Routhinator commented 6 years ago

@clintonk That is in the original post. First code block is the tridentctl logs output.

clintonk commented 6 years ago

@Routhinator OK, can you check connectivity to the storage from within the Trident pod?

kubectl exec <trident pod name> -n trident -c trident-main -- ping 192.168.10.14
Routhinator commented 6 years ago

@clintonk Works:

kubectl exec trident-9dd6bc758-9dwsp -n netapp-trident -c trident-main -- ping 192.168.10.14
PING 192.168.10.14 (192.168.10.14): 56 data bytes
64 bytes from 192.168.10.14: seq=0 ttl=254 time=2.734 ms
64 bytes from 192.168.10.14: seq=1 ttl=254 time=0.315 ms
64 bytes from 192.168.10.14: seq=2 ttl=254 time=0.299 ms
Routhinator commented 6 years ago

@clintonk Ran some more tests.. don't know what it means yet but it seems that the pod can only connect to the SVM over port 22, while 80 and 443 timeout, but 80 and 443 work from the host....

kubectl exec trident-9dd6bc758-9dwsp -n netapp-trident -c trident-main -- telnet 192.168.10.14 443
Connection closed by foreign host
command terminated with exit code 1

kubectl exec trident-9dd6bc758-9dwsp -n netapp-trident -c trident-main -- telnet 192.168.10.14 22
SSH-2.0-OpenSSH_6.6.1_hpn13v11 FreeBSD-20140420

kubectl exec trident-9dd6bc758-9dwsp -n netapp-trident -c trident-main -- telnet 192.168.10.14 80
Connection closed by foreign host
command terminated with exit code 1
Routhinator commented 6 years ago

For the record this is a dedicated SAN/NAS network with no firewall.

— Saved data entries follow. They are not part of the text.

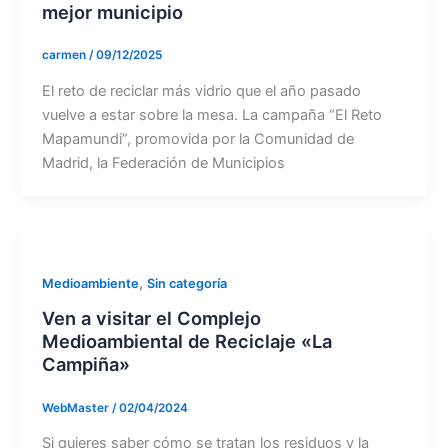
mejor municipio
carmen
/
09/12/2025
El reto de reciclar más vidrio que el año pasado
vuelve a estar sobre la mesa. La campaña “El Reto
Mapamundi”, promovida por la Comunidad de
Madrid, la Federación de Municipios
,
Medioambiente
Sin categoría
Ven a visitar el Complejo
Medioambiental de Reciclaje «La
Campiña»
WebMaster
/
02/04/2024
Si quieres saber cómo se tratan los residuos y la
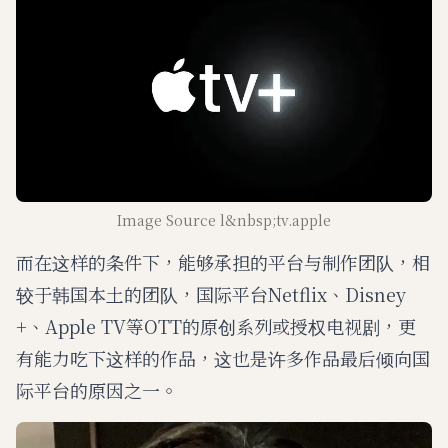
Image Source l&nbsp;tv.apple
而在这样的条件下，能够承担的平台与制作团队，相
较于韩国本土的团队，国际平台Netflix、Disney
+、Apple TV等OTT的原创系列或授权电视剧，更
有能力吃下这样的作品，这也是许多作品最后倾向国
际平台的原因之一。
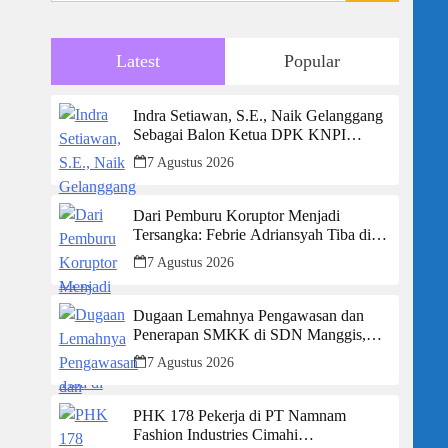
Latest
Popular
Indra Setiawan, S.E., Naik Gelanggang
Sebagai Balon Ketua DPK KNPI
Kecamatan Ciambar
7 Agustus 2026
Dari Pemburu Koruptor Menjadi
Tersangka: Febrie Adriansyah Tiba di
Kejagung Berborgol, Bawa Map Biru
7 Agustus 2026
dan Senyum Penuh Teka-teki
Dugaan Lemahnya Pengawasan dan
Penerapan SMKK di SDN Manggis,
Ketua Komisi IV “Kami Tidak Akan
7 Agustus 2026
Segan Menindak”
PHK 178 Pekerja di PT Namnam
Fashion Industries Cimahi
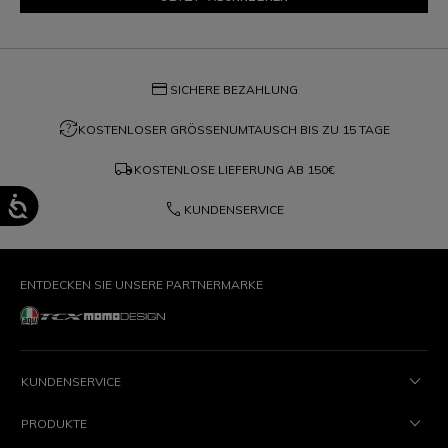
credit_card
SICHERE BEZAHLUNG
question_exchange
KOSTENLOSER GRÖSSENUMTAUSCH BIS ZU 15 TAGE
local_shipping
KOSTENLOSE LIEFERUNG AB
150€
phone
KUNDENSERVICE
ENTDECKEN SIE UNSERE PARTNERMARKE
KUNDENSERVICE
PRODUKTE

So there should be no issue.

Routhinator commented 6 years ago

Anyone have any ideas on this? Why would a pod not be able to reach certain ports like this? I could think it was a kube routing issue, but port 22 works, so this is port specific with this pod. It doesn't affect the host, and the installer pod was able to access this fine in order for me to get this far.

Is this a bug? Should I just remove the pod and try again?

Routhinator commented 6 years ago

I destroyed the pod and recreated it and it was able to add the backed. Looks like there was some kind of bug with the original pod.

Routhinator commented 6 years ago

I let the maintainers decide if this was on the Kube side or a possible setup bug and close as appropriate.

adkerr commented 6 years ago

It certainly feels like a k8s issue, since the bootstrap pod, host, and subsequent pod were all able to communicate to the filer without issue.

@kangarlou, any reason not to close this?

kangarlou commented 6 years ago

I doubt the issue is related to Trident. I'm fine with closing the issue. We can reopen it if the problem happens again. @Routhinator What network plugin are you using?